We are told that Columbus was no worse than the men of his race and generation—that his vices were “those of his time.” No vices are peculiar to any time; this world has been vicious from the dawn of history, and every race has reeked with sin. To say of a man that he is like his contemporaries is to say that he is a scoundrel without excuse. The virtues are accessible to all. Athens was vicious, yet Socrates was virtuous. Rome was corrupt, but Marcus Aurelius was not corrupt. To offset Nero the gods gave Seneca. When literary France groveled at the feet of the third Napoleon Hugo stood erect.

It will be a dark day for the world when infractions of the moral law by A and B are accepted as justification of the sins of C. But even in the days of Columbus men were not all pirates; God inspired enough of them to be merchants to serve as prey for the others; and while turning his honest penny by plundering them, the great Christopher was worsted by a Venetian trading galley and had to pickle his pelt in a six-mile swim to the Portuguese coast, a wiser and a wetter thief. If he had had the hard luck to drown we might none of us have been Americans, but the gods would have missed the revolting spectacle of an entire people prostrate before the blood-beslubbered image of a moral idiot, performing solemn rites of adoration with a litany of lies.

In comparison with the crimes of Columbus his follies cut a sorry figure. Yet the foolhardy enterprise to whose failure he owes his fame is entitled to distinction. With sense enough to understand the earth’s spheroid form (he thought it pear-shaped) but without knowledge of its size, he believed that he could reach India by sailing westward and died in the delusion that he had done so—a trifling miscalculation—a matter of eight or ten thousands of miles. If this continent had not happened to lie right across his way he and his merry men would all have gone fishing, with themselves for bait and the devil a hook among them. Firmness is persistence in the right; obstinacy is persistence in the wrong. With the light that he had, Columbus was so wildly, dismally and fantastically wrong that his refusal to turn back was nothing less than pig-headed unreason, and his crews would have been abundantly justified in deposing him. The wisdom of an act is not to be determined by the outcome, but by the performer’s reasonable expectation of success. And after all, the expedition failed lamentably. It accomplished no part of its purpose, but by a happy chance it accomplished something better—for us. As to the red Indians, such of them as have been good enough to assist in apotheosis of the man whom their ancestors had the deep misfortune to discover may justly boast themselves the most magnanimous of mammals.
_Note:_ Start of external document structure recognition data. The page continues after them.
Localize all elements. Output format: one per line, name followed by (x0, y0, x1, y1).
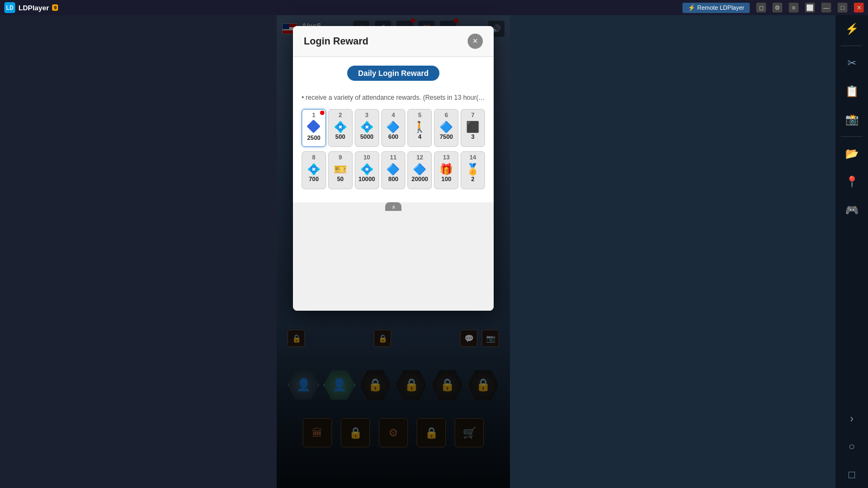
reward-grid-row1: 1 2500 2 💠 500 3 💠 5000 (302, 109, 485, 147)
sidebar-icon-7[interactable]: 🎮 (838, 196, 865, 223)
login-reward-modal: Login Reward × Daily Login Reward • rece… (293, 26, 494, 311)
reward-day-8[interactable]: 8 💠 700 (302, 151, 326, 189)
taskbar-icon-1[interactable]: ◻ (756, 3, 766, 12)
sidebar-icon-arrow[interactable]: › (838, 404, 865, 432)
reward-day-10[interactable]: 10 💠 10000 (355, 151, 379, 189)
sidebar-divider-2 (841, 136, 863, 137)
modal-footer: ∧ (293, 202, 494, 311)
sidebar-icon-square[interactable]: □ (838, 461, 865, 488)
reward-day-5[interactable]: 5 🚶 4 (407, 109, 432, 147)
modal-body: Daily Login Reward • receive a variety o… (293, 57, 494, 202)
sidebar-divider-1 (841, 46, 863, 46)
taskbar-icon-2[interactable]: ⚙ (773, 3, 782, 12)
ld-version-badge: 9 (52, 4, 58, 11)
reward-day-6[interactable]: 6 🔷 7500 (434, 109, 458, 147)
reward-day-13[interactable]: 13 🎁 100 (434, 151, 458, 189)
ld-controls: ⚡ Remote LDPlayer ◻ ⚙ ≡ ⬜ — □ ✕ (682, 3, 864, 13)
modal-header: Login Reward × (293, 26, 494, 57)
remote-ldplayer-button[interactable]: ⚡ Remote LDPlayer (682, 3, 750, 13)
taskbar-icon-4[interactable]: ⬜ (805, 3, 815, 12)
reward-day-11[interactable]: 11 🔷 800 (381, 151, 406, 189)
modal-title: Login Reward (304, 36, 368, 47)
right-sidebar: ⚡ ✂ 📋 📸 📂 📍 🎮 › ○ □ (835, 0, 868, 488)
daily-login-tab[interactable]: Daily Login Reward (347, 66, 439, 81)
reward-grid-row2: 8 💠 700 9 🎫 50 10 💠 10000 (302, 151, 485, 189)
sidebar-icon-4[interactable]: 📸 (838, 106, 865, 133)
modal-overlay: Login Reward × Daily Login Reward • rece… (277, 15, 510, 488)
reward-day-1[interactable]: 1 2500 (302, 109, 326, 147)
game-area: AlecS 3 / 500 🗓 🔒 ⚑ 🎒 ⚙ 🔊 🔒 | Backstreet… (277, 0, 510, 488)
reward-day-12[interactable]: 12 🔷 20000 (407, 151, 432, 189)
ld-logo: LD LDPlayer 9 (4, 2, 58, 13)
ld-taskbar: LD LDPlayer 9 ⚡ Remote LDPlayer ◻ ⚙ ≡ ⬜ … (0, 0, 868, 15)
reward-day-4[interactable]: 4 🔷 600 (381, 109, 406, 147)
taskbar-icon-3[interactable]: ≡ (789, 3, 799, 12)
reward-description: • receive a variety of attendance reward… (302, 94, 485, 101)
close-button[interactable]: ✕ (854, 3, 864, 12)
minimize-button[interactable]: — (821, 3, 831, 12)
ld-logo-text: LDPlayer (18, 4, 49, 12)
maximize-button[interactable]: □ (838, 3, 847, 12)
reward-day-7[interactable]: 7 ⬛ 3 (461, 109, 485, 147)
sidebar-icon-circle[interactable]: ○ (838, 433, 865, 460)
tab-row: Daily Login Reward (302, 66, 485, 87)
sidebar-icon-3[interactable]: 📋 (838, 78, 865, 105)
reward-day-3[interactable]: 3 💠 5000 (355, 109, 379, 147)
modal-close-button[interactable]: × (468, 34, 483, 49)
ld-logo-icon: LD (4, 2, 15, 13)
modal-scroll-handle[interactable]: ∧ (385, 202, 401, 211)
sidebar-icon-2[interactable]: ✂ (838, 49, 865, 76)
reward-day-2[interactable]: 2 💠 500 (328, 109, 353, 147)
reward-day-9[interactable]: 9 🎫 50 (328, 151, 353, 189)
sidebar-icon-6[interactable]: 📍 (838, 168, 865, 195)
sidebar-icon-5[interactable]: 📂 (838, 140, 865, 167)
sidebar-icon-1[interactable]: ⚡ (838, 15, 865, 42)
reward-day-14[interactable]: 14 🏅 2 (461, 151, 485, 189)
left-dark-area (0, 0, 277, 488)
And when all is conceded there remains the affronting falsehood that Columbus discovered America. Surely in all these drunken orgies of beatification—in all this carnival of lies there should be found some small place for Lief Ericsson and his wholesome Northmen, who discovered, colonized and abandoned this continent five hundred years before, and of whom we are forbidden to think as corsairs and slave-catchers. The eulogist is always a calumniator. The crown that he sets upon the unworthy head he first tears from the head that is worthy. So the honest fame of Lief Ericsson is cast as rubbish to the void, and the Genoese pirate is pedestaled in his place.